O “tough-minded”, ao contrario, é empírico, “going by facts” (orienta-se por fatos). A experiência manda nele, ele a segue e seu pensar é por ela determinado. O que não é fato palpável externamente não conta. Seu pensar é reação a experiência externa. Seus princípios são menos importantes que os fatos; são mais retrato dos acontecimentos, mais descritivos do que constitutivos de um sistema. Por isso suas teorias tendem a ser internamente contraditórias e são muitas vezes turvadas e sufocadas por material empírico em demasia. Para ele, a realidade psíquica se limita a observação e a uma reação de prazer ou desprazer; não vai alem disso, nem procura reconhecer o direito de existir ao postulado filosófico. Da mesma forma que muda a superfície do mundo empírico, o “tough-minded” está sujeito a mudança da experiência. Conhecer múltiplos aspectos e possibilidades teóricas e praticas do mundo e de suas coisas, mas, por isso mesmo, nunca chega a um sistema unificado que pudesse satisfazer ao “tender-minded”. O “tough-minded” é redutivo. Diz muito bem James: “O superior é explicado pelo inferior e sempre tratado como um caso de ‘nada mais do que’ – nada mais do que algo de espécie bem inferior”¹. Os demais atributos elencados por James seguem logicamente as premissas dadas: o “tough-minded” é sensacionalista: dá mais espaço a sensação do que a reflexão. É materialista-pessimista: conhece bem demais a incerteza e o caso desesperançado dos acontecimentos mundiais. É irreligioso: não está em condições de sustentar a realidade do mundo psíquico interno em face do valor dos fatos externos. É determinista e fatalista, pois é resignado. É pluralista, porque incapaz de síntese. E, como conseqüência ultima e necessária, é cético.

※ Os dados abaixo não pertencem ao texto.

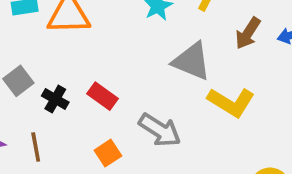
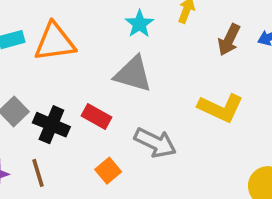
gray triangle: (192, 61) -> (133, 74), moved
black cross: (55, 99) -> (51, 125), size x1.4

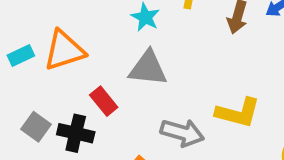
yellow L-shape: (221, 108) -> (238, 113), moved
red rectangle: (96, 116) -> (104, 101), moved, turned 32

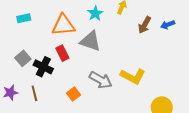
orange triangle: (64, 50) -> (63, 25), moved

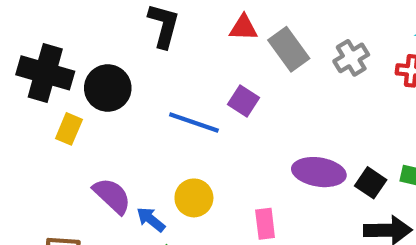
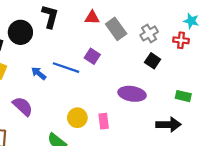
black circle: (108, 88) -> (20, 32), moved
black square: (371, 183) -> (153, 61), moved
yellow circle: (194, 198) -> (77, 118), moved
blue arrow: (151, 219) -> (39, 73), moved

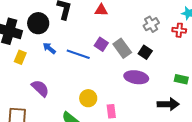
gray rectangle: (116, 29) -> (122, 48), moved
black square: (153, 61) -> (145, 52), moved
blue arrow: (39, 73) -> (49, 48), moved
pink rectangle: (104, 121) -> (111, 111), moved

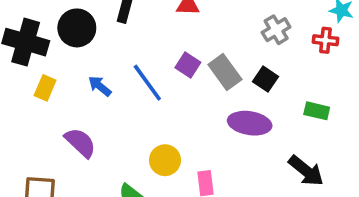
blue arrow: (49, 48) -> (100, 86), moved
blue line: (78, 54) -> (147, 83), turned 35
green rectangle: (181, 79) -> (317, 111), moved
black arrow: (168, 104) -> (306, 171), turned 40

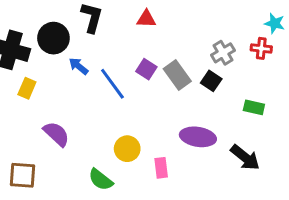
gray cross: (276, 30) -> (223, 53), moved
blue arrow: (100, 86) -> (79, 66), moved
purple ellipse: (250, 123) -> (198, 137), moved

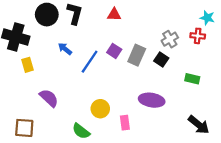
black circle: (53, 38) -> (47, 15), moved
gray rectangle: (177, 75) -> (137, 55), turned 60
blue line: (112, 84) -> (90, 62), turned 70
yellow rectangle: (27, 88) -> (27, 65), turned -40
black arrow: (245, 158) -> (199, 125), moved

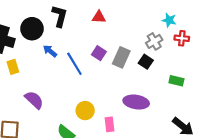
black circle: (47, 15) -> (32, 29), moved
cyan star: (207, 18) -> (169, 20), moved
blue line: (90, 62) -> (74, 64), turned -65

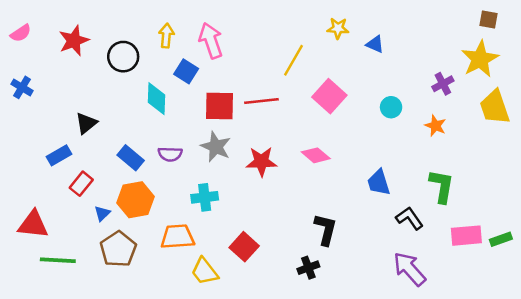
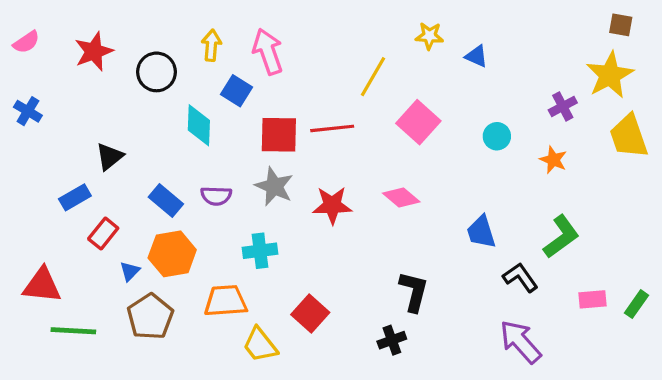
green L-shape: (442, 186) -> (561, 237), turned 44
pink rectangle: (466, 236) -> (593, 299), size x0.7
green rectangle: (501, 239) -> (636, 304), turned -35

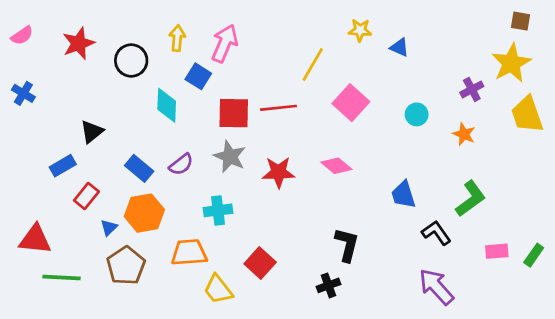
pink arrow: (268, 52) -> (225, 43), turned 42
purple semicircle: (216, 196) -> (181, 164), turned -40

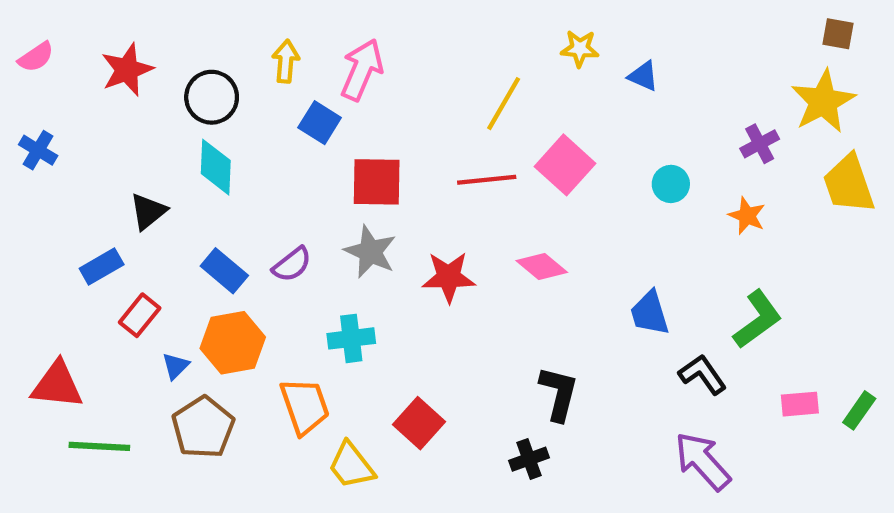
cyan diamond: (167, 105) -> (216, 167), moved
red line: (278, 108) -> (487, 180), moved
orange trapezoid: (189, 253) -> (305, 406), turned 75

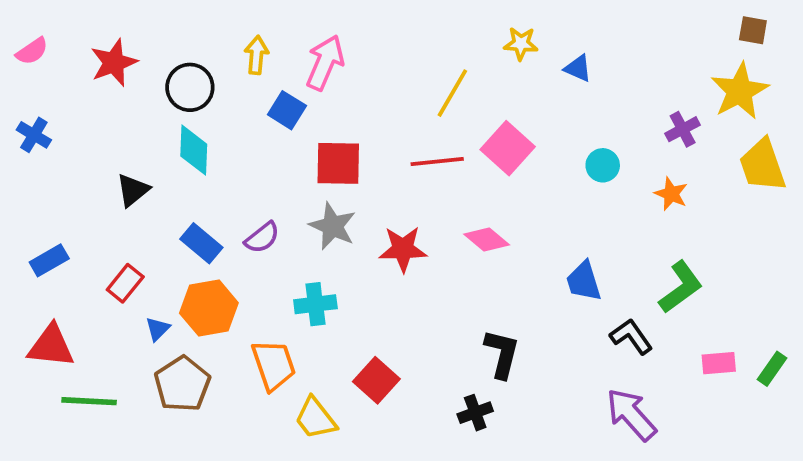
blue rectangle: (102, 267) -> (49, 260), moved

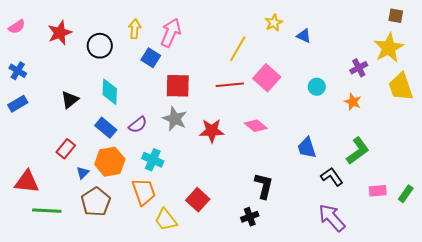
yellow star: (521, 44) -> (274, 23), turned -30
cyan diamond: (194, 150) -> (110, 92), moved
blue rectangle: (49, 260) -> (18, 104), moved
cyan cross: (315, 304) -> (153, 160), moved, turned 30

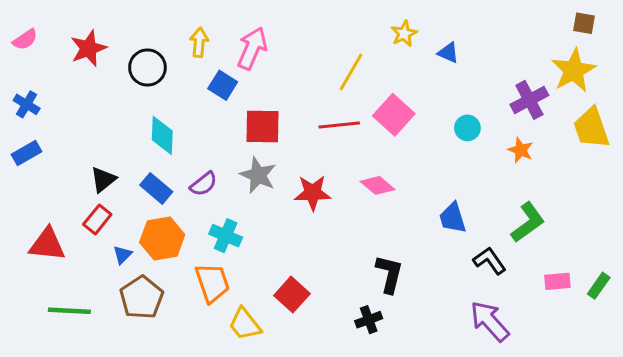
purple cross: (359, 68) -> (529, 100), size x1.4
black triangle: (70, 100) -> (103, 180), moved
red triangle: (27, 182) -> (47, 244), moved

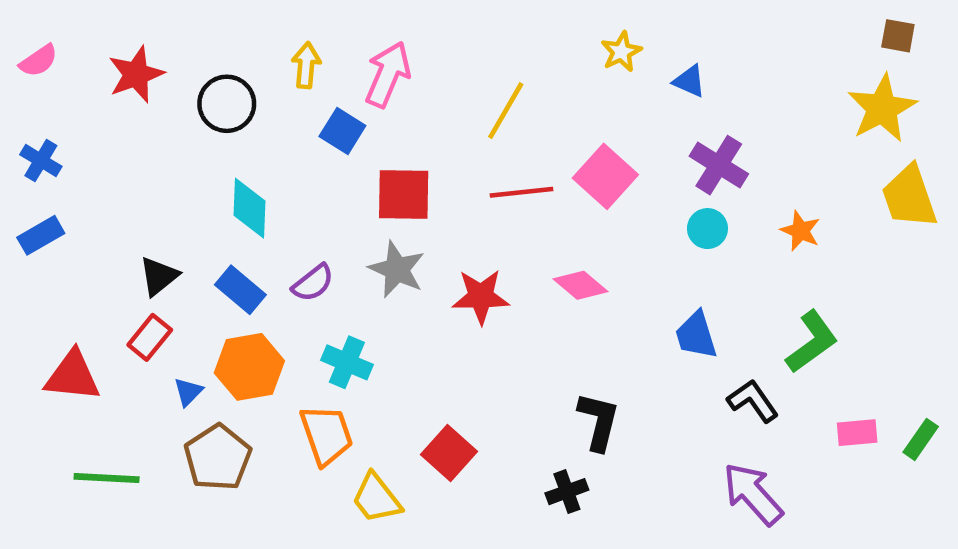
yellow line: (351, 72) -> (506, 111), moved
purple cross: (529, 100) -> (719, 165), moved, turned -30
cyan circle: (467, 128) -> (707, 229), moved

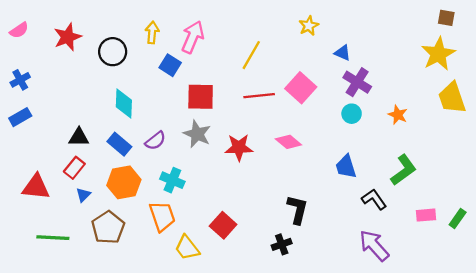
blue triangle: (689, 81) -> (343, 53), moved
blue cross: (41, 161) -> (20, 80), turned 30
black triangle: (159, 276) -> (79, 137), turned 40
blue triangle: (188, 392) -> (83, 195), moved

O próprio James se exprime de forma tal que se conclui facilmente ser a diversidade dos tipos proveniente de uma diversidade na localização da libido, da “força mágica”. Em contraste com o subjetivismo religioso do solipsista, diz James sobre nossa atitude empírica: “Mas nossa estima pelos fatos... ela própria é quase religiosa. Nosso temperamento cientifico é piedoso”.¹

¹ - Eu, Fernando, não utilizei todas as notas de pagina, contudo, todas se referem ao mesmo livro de William James que Jung cita, a saber: “W.James, Pragmatism, 1911”.